Recognise This! – Everyone bears responsibility for living the values, but leadership plays a specialised role, especially in underperforming areas.
Matt Monge’s Workplace Mojo is one of my go-to blogs. I liked in particular this post last week about the importance of leaders to making “culture” real for all employees.
The truth at the heart of Matt’s post is leaders bear a certain responsibility for changing and shaping culture. As he says:
“You’re trying to create the conditions within which healthy culture is more likely to happen. But meaningful change isn’t just a mechanical thing that happens if we publish values and align our ‘stuff’ around them. Those things help set the stage, but we have to find ways to help our people align around them…
“For example, say you’ve got people coming in late left and right and over and over again for months and months. Maybe you need to ask them why they’re not excited to get to work. Ask yourself why they’re not excited to get to work. How did they get to the point where they felt like it was OK to do that over and over again? Tardiness is just one random thing; it could be a bad attitude, sub par performance, or some other thing.

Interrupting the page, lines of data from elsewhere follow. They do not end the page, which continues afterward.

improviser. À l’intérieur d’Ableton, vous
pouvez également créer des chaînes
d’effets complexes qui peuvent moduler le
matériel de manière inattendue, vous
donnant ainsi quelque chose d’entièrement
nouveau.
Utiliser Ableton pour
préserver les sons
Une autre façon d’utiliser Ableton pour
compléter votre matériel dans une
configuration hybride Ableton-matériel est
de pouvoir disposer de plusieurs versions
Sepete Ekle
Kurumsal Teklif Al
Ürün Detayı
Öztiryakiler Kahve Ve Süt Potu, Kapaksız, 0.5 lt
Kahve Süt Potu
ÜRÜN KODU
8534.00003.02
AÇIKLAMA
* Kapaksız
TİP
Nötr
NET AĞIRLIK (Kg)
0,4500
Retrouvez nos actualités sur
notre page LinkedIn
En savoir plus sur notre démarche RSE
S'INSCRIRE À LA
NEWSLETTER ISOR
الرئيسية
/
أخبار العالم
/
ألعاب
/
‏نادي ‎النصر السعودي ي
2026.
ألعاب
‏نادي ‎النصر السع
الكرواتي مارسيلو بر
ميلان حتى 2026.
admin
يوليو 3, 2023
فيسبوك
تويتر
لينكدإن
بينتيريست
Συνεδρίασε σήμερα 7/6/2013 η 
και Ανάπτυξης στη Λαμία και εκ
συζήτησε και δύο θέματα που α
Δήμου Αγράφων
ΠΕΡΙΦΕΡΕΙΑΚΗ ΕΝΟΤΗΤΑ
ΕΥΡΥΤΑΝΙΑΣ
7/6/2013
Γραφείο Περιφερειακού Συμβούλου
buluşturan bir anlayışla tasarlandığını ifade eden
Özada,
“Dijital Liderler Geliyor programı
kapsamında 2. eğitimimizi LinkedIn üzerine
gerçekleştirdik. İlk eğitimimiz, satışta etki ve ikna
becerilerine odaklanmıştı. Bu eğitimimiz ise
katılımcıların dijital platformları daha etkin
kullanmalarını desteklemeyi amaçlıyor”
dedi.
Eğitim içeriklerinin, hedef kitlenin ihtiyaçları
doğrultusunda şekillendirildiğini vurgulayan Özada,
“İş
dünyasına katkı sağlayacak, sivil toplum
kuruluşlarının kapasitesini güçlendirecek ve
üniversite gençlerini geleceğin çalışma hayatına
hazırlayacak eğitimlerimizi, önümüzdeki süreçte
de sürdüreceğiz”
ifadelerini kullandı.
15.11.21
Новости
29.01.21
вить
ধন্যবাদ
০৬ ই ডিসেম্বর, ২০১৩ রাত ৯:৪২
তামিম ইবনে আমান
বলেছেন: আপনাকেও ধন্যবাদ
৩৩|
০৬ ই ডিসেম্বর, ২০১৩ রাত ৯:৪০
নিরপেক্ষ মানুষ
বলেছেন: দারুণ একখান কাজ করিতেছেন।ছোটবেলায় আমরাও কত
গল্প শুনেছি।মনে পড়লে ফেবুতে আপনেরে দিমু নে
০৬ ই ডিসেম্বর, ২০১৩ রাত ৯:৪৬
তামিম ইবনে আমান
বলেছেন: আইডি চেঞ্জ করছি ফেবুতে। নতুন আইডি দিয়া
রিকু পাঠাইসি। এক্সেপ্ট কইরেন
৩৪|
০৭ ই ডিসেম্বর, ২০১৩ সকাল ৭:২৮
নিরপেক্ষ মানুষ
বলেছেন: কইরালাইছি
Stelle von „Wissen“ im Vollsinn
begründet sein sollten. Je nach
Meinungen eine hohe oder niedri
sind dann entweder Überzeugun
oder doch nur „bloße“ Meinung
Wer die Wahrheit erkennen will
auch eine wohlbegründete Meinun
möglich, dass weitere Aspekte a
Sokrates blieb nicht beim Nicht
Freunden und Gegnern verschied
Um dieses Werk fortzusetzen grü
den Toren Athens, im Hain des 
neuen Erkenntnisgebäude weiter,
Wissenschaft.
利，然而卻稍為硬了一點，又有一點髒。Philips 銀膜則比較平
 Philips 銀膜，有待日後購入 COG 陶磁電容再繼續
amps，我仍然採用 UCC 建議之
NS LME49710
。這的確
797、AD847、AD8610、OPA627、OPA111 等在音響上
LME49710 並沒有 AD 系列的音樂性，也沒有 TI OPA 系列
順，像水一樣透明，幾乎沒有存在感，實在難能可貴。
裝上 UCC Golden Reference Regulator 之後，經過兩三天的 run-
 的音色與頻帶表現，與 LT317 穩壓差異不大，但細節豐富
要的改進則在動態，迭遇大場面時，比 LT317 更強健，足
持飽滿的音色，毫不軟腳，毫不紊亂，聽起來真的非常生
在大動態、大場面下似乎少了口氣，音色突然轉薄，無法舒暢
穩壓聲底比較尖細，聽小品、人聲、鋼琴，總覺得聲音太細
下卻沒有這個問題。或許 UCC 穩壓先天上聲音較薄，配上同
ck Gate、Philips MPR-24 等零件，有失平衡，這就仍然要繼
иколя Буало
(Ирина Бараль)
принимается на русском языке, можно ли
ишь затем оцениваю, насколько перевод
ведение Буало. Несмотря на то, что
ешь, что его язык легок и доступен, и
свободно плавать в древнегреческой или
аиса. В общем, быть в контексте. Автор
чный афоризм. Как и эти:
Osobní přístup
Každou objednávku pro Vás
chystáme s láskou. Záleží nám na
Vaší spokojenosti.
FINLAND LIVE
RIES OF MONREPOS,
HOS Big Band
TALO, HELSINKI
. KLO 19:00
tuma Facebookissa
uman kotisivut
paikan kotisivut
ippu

“It’s a big and tough responsibility, but that’s what we all signed up for when we accepted positions of leadership.”
Making the values real takes effort. Yes, a great deal can be accomplished by empowering all employees to recognise and appreciate each other when they see the values being lived. But sometimes – especially when the values are clearly not being lived – management needs to intervene. Strategic, social recognition also serves a role here by providing the big data on recognition and the analytics you need to easily uncover pockets where certain values could be improved so leadership can intervene as necessary.
After reading Matt’s post on his own blog, I was thrilled to see Matt publish a guest post on the Globoforce Blog on making your core values stick. If you’re struggling with taking your core values off the plaque on the wall and turning them into something that is real and executable for employees in their daily work, be sure to check out Matt’s list of 10 common reasons your core values don’t stick.
Are your values real in in your organisation? Do you play a leadership role in helping to make them real?